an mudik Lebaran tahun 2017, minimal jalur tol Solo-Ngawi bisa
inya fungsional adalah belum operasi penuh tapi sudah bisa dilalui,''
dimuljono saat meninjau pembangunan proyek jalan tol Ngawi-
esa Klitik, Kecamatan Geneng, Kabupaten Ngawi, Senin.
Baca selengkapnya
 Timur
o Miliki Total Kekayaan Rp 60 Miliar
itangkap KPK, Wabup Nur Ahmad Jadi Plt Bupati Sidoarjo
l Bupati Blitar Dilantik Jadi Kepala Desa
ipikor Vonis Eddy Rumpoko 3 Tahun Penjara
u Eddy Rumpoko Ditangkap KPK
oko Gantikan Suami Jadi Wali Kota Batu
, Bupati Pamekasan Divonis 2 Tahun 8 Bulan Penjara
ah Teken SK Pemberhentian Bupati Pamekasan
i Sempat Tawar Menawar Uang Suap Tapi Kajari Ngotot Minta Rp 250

---

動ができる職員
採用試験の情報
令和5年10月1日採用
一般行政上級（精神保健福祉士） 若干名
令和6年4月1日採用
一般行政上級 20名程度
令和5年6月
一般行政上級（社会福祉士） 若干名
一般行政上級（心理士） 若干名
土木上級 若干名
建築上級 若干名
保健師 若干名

* * *

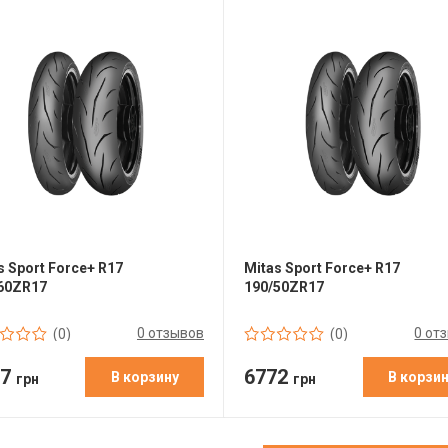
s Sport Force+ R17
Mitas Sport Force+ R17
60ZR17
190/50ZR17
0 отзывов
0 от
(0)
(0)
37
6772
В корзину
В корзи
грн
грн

Goal of the exercise: Since only part of the listing is wanted, copy exactly the lines from the one holding "u Eddy Rumpoko Ditangkap KPK" to the one holding "i Sempat Tawar", both included.

Written solution:
u Eddy Rumpoko Ditangkap KPK
oko Gantikan Suami Jadi Wali Kota Batu
, Bupati Pamekasan Divonis 2 Tahun 8 Bulan Penjara
ah Teken SK Pemberhentian Bupati Pamekasan
i Sempat Tawar Menawar Uang Suap Tapi Kajari Ngotot Minta Rp 250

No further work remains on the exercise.